The Burden of Manual Access Management
Historically, provisioning access for third-party vendors and maintenance crews at remote sites involved manual, error-prone processes. IT administrators would create temporary virtual private network (VPN) accounts, configure complex firewall rules, and distribute shared credentials. When a vendor completed their work, deprovisioning that access was frequently delayed or forgotten entirely, leaving open backdoors into critical infrastructure.
The Independent Electricity System Operator (IESO) summary of the proposed CIP-003-9 standards highlights the expanded scope: utilities must now assert control over these distributed edge environments. Manual tracking cannot scale to meet the demands of hundreds of remote solar arrays, wind farms, and distribution substations.
Automating Precise Authorisation
The strategic shift requires moving away from broad network access toward automated, precise authorisation. A zero trust architecture, such as the Agilicus AnyX platform, enforces access at the application layer rather than the network perimeter.

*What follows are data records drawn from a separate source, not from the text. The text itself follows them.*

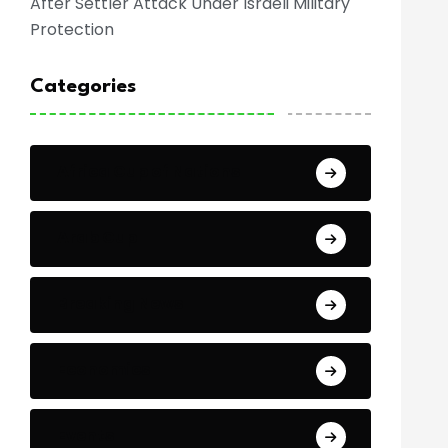
After Settler Attack Under Israeli Military
Protection
Categories
Africa Cup of Nations
Arab Cup
Breaking News
Economics
Events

By integrating with a unified corporate identity provider, the lifecycle of a user’s access is entirely automated. When a contractor is onboarded in the central directory, their access is provisioned. When their contract expires, their access is instantly and automatically revoked across all systems. Furthermore, using features like application requests, technicians can gain just-in-time, temporary access to a specific programmable logic controller (PLC) or human-machine interface without requiring a helpdesk ticket to configure a VPN.
Meeting the Technical Rationale and Audit Requirements
The regulatory expectations are explicitly detailed in NERC’s Technical Rationale for CIP-003. The focus is on ensuring that multi-factor authentication and strict access controls mitigate the risk of compromised vendor credentials. A manual VPN approach often struggles to provide the granular visibility required to prove compliance.
During an audit, organisations must provide evidence of their security controls, as outlined in the Reliability Standard Audit Worksheet (RSAW) for CIP-003-9. Agilicus AnyX automates this process by generating a central, immutable audit trail. Every connection attempt, multi-factor authentication challenge, and resource access is logged. This transforms a gruelling, forensic audit process into a simple, automated report generation.
Conclusion
To secure the modern, distributed energy grid and satisfy the impending NERC CIP-003-9 requirements, utilities must abandon manual, network-centric access models. By embracing a zero trust identity-aware proxy, organisations can automate precise authorisation, enforce multi-factor authentication, and generate comprehensive audit trails. This approach not only replaces the legacy VPN but fundamentally elevates the security posture of remote power sites without adding operational overhead.